I am not happy because i am not myself. Somewhere down the road I mistook me for being me. I thought I was being me when I really wasnt. I have fallen and now I am in the pit of shamelfullness. I feel like I have died. Before I didnt care about what people thought of me but today I realized I conformed to what I thought people liked. Maybe I thought that everyone liked funn ypeople, people that could make them laugh. And I took that as the only way for me to actually have friends is to be funny. But you see deep down my heart knew and I didnt really see that....my heart knew that I didnt want to be funny I wanted to be me, the outgoing obnoxious crazy person that doesnt come around too often. I didnt want to be weird...I was fine learning how to balance, but when it all began to change I felt empty...I know I took the wrong path. I think I switched paths when I knew I was growing up I didnt want to obnoxious I wanted to be respectful. Maybe I dont have to be rebelious, see I wanted to be rebelious but now I am not sure if thats really what I want. I dont want to smoke I dont want to get drunk I dont want to feel the emptiness of a rebelious heart. I want to be a rebel but not a worldly rebel. I want to rebel against something though..I dont know what yet....

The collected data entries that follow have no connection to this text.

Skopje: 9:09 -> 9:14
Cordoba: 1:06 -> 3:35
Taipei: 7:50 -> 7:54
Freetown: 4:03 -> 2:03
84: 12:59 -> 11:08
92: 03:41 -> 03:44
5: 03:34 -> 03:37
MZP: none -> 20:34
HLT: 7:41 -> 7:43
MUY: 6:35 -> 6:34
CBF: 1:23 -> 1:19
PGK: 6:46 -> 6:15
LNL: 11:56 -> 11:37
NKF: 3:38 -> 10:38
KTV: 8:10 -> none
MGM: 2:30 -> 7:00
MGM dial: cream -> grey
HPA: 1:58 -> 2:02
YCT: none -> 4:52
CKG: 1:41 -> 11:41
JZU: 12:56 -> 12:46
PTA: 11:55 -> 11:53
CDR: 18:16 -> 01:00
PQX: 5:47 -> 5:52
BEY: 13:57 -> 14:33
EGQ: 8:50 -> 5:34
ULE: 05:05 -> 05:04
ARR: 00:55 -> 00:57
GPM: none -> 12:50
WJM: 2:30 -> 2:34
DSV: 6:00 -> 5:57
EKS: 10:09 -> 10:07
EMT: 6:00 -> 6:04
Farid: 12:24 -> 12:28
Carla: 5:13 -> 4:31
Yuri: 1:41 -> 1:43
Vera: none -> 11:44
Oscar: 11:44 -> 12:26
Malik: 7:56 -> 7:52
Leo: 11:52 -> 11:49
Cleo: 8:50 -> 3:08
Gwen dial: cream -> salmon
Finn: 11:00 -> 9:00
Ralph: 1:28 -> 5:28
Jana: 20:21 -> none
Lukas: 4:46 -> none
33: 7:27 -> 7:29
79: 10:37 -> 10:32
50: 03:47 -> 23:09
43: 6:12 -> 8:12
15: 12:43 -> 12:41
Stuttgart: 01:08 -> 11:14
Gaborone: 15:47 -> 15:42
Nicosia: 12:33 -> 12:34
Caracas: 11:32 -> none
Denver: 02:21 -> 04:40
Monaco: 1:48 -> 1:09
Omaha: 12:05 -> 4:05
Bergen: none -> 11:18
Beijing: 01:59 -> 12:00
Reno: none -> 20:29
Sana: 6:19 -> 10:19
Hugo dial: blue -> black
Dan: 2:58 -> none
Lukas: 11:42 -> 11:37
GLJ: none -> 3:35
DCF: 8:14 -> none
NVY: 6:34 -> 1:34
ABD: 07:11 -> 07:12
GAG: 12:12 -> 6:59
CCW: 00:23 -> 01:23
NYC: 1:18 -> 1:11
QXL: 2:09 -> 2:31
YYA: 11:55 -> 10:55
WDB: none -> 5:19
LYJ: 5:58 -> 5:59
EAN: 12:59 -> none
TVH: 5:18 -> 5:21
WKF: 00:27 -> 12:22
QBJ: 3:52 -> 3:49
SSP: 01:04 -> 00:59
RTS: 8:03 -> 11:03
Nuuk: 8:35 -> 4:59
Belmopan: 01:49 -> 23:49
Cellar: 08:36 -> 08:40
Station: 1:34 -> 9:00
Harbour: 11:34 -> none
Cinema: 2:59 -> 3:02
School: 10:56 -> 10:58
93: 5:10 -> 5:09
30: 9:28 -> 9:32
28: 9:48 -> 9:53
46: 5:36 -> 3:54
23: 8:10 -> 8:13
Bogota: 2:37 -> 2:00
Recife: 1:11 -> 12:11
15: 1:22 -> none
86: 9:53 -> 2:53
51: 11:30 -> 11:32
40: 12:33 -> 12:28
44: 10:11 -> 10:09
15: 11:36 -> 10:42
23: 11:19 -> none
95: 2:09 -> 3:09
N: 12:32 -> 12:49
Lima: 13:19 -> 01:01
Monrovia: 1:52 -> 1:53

Anyway the point is I want to be respectful its okay to have authority but I want to say that I want to be me. maybe I am not funny, maybe I am not pretty, maybe I am not mysterious. After all the person I want to be is me. I want to let my heart be wild again..Unleashe the real me, not hold back. I mean come on! God made me like this dang it! So I can be that desire I have in my heart! I am not going to let others change me influnce me to be not me.
I dont want to conform. I am rebelling against conforming! haha, if the shoe fits that is what I am doing.
In reality I cant be anything but my self and quite frankily I dont want to not be myself. I want to be me. And if I do and get what I want than I am going to ask God for his help.
How did this rampage start?...Well funny story, see I remember me and Evan on tour crazy and amazingly insane. He called me last night and I liked how it was that he didnt hold back he knew who he was and he wasnt afraid to be just that. And you know yeah I may like him a little..maybe a lot who knows...in the end I sall as this. I am going to see him during the summer, he knew the real me, I dont want to go to the camp bein ganyone who I wasnt....You know he may find out he doesnt liek me the way I like him at camp regardless. If I stayed fake or I changed back to the real me (I had a dream about all this) he might not still like me. I may not be his type. But in the end its not about impressing him, he is my friend, but its about me its about who I am.
Life is life...I want to live my life for me and being me, not just trying to get the next person to like me. I will tell you what when I find someone who doesnt like me for me I am going to get super excited because that means I have accomplished being me!!!